The 9B variant stands out because the strongest small-model performer, closing a lot of the hole with far bigger fashions in reasoning, logical problem-solving, and instruction following – thanks partially to in depth post-training reinforcement studying.
A core breakthrough in Qwen3.5 is its native multimodal structure. Not like many prior methods that retrofit imaginative and prescient encoders onto pretrained language fashions, Qwen3.5 integrates imaginative and prescient and language from the pre-training stage onward (early fusion). This unified coaching produces a cohesive illustration house for textual content, pictures, diagrams, charts, screenshots, and paperwork.
The result’s superior efficiency on visible understanding duties: doc structure evaluation, chart/desk interpretation, diagram reasoning, fine-grained OCR, visible query answering, and multimodal agent behaviors (e.g., understanding and appearing on display screen content material).
Within the flagship and medium MoE fashions, solely a small subset of parameters prompts per token:
- Qwen3.5-397B-A17B (flagship): 397 billion complete parameters, about 17 billion activated.
- Qwen3.5-122B-A10B: 122 billion complete, about 10 billion activated.
- Qwen3.5-35B-A3B: 35 billion complete, about 3 billion activated.
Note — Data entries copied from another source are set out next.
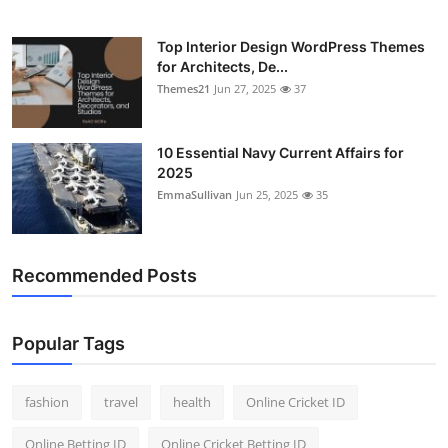
Top Interior Design WordPress Themes
for Architects, De...
Themes21
Jun 27, 2025
37
10 Essential Navy Current Affairs for
2025
EmmaSullivan
Jun 25, 2025
35
Recommended Posts
Popular Tags
fashion
travel
health
Online Cricket ID
Online Betting ID
Online Cricket Betting ID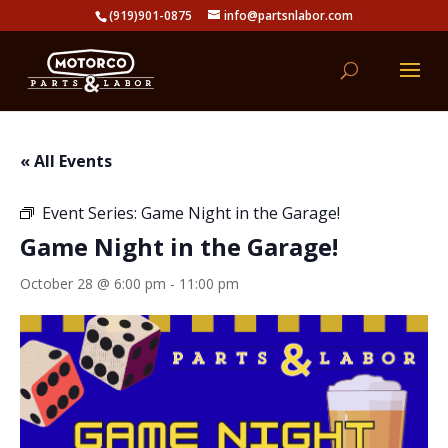
(919)901-0875
info@partsnlabor.com
« All Events
Event Series:
Game Night in the Garage!
Game Night in the Garage!
October 28 @ 6:00 pm
-
11:00 pm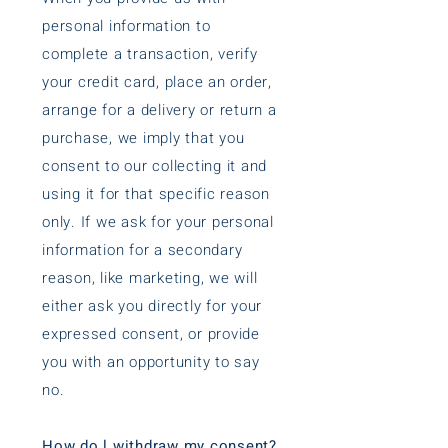
personal information to
complete a transaction, verify
your credit card, place an order,
arrange for a delivery or return a
purchase, we imply that you
consent to our collecting it and
using it for that specific reason
only. If we ask for your personal
information for a secondary
reason, like marketing, we will
either ask you directly for your
expressed consent, or provide
you with an opportunity to say
no.
How do l withdraw my consent?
This sparsity allows high-end multimodal reasoning and agentic efficiency at inference prices and speeds far nearer to a lot smaller dense fashions – typically 60% cheaper and with 8 occasions higher throughput on giant workloads than the prior technology.
Qwen3.5 leverages large-scale post-training reinforcement studying, together with multi-agent simulation environments with progressively tougher, real-world-inspired duties. This sharpens instruction following, multi-step planning, instrument use, decreased hallucinations, structured output adherence, and flexibility in agentic situations (coding brokers, visible brokers, long-horizon reasoning).
The collection dramatically expands linguistic protection to 201 languages and dialects, with particular emphasis on low-resource languages – advancing really inclusive, culturally conscious AI.
All fashions function a local 262,144-token context window (262K), adequate for complete codebases, prolonged paperwork, multi-turn conversations, or complicated multi-document reasoning. Hosted/API variants (e.g., Qwen3.5-Plus on Alibaba Cloud Mannequin Studio) lengthen this to 1 million tokens.
Accessible below permissive open licenses (primarily Apache 2.0) on Hugging Face, ModelScope, and GitHub, Qwen3.5 empowers builders and enterprises worldwide to construct extra succesful, environment friendly, and accessible AI purposes: from cell assistants and edge analytics to highly effective cloud brokers and analysis frontiers.